[PROBLEM REQUIREMENTS]
Extract all lines that hold "בירושלים" from the records below.

[Items listed in a dataset]
● ● ● ● ●

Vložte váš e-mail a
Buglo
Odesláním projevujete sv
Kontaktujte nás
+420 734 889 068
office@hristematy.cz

● ● ● ● ●

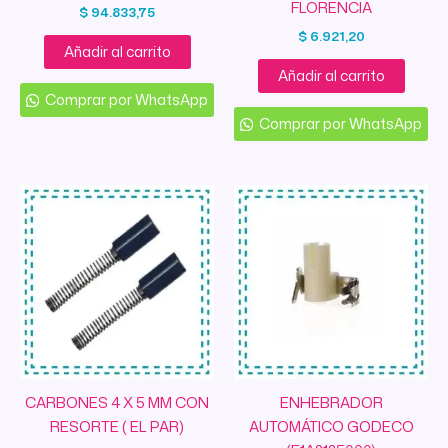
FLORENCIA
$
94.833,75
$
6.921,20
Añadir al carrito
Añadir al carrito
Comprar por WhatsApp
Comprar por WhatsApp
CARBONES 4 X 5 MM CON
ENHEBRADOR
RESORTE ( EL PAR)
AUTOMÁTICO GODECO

● ● ● ● ●

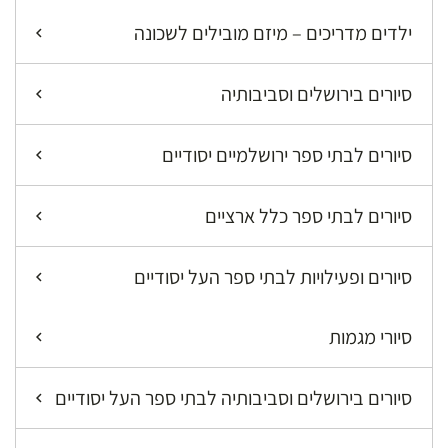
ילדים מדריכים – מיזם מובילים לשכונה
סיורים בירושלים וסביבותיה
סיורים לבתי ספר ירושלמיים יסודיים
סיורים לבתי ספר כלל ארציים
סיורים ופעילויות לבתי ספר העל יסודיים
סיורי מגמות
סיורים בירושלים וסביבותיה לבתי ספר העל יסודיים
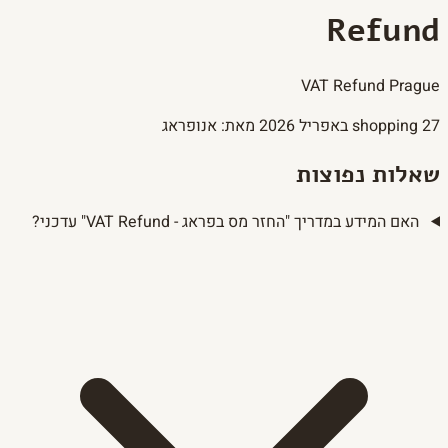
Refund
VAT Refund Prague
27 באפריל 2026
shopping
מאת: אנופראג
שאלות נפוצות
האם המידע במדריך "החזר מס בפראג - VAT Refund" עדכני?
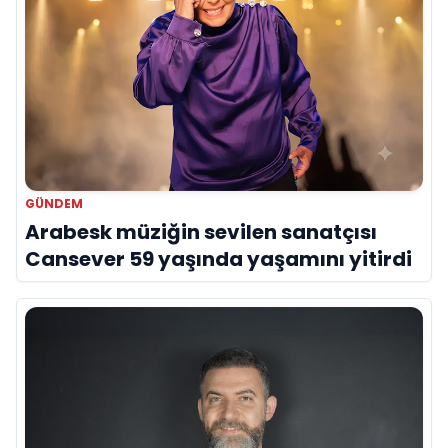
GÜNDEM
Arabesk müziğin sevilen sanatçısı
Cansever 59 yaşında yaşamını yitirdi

● ● ● ● ●

[COMPLETED EXERCISE]
סיורים בירושלים וסביבותיה
סיורים בירושלים וסביבותיה לבתי ספר העל יסודיים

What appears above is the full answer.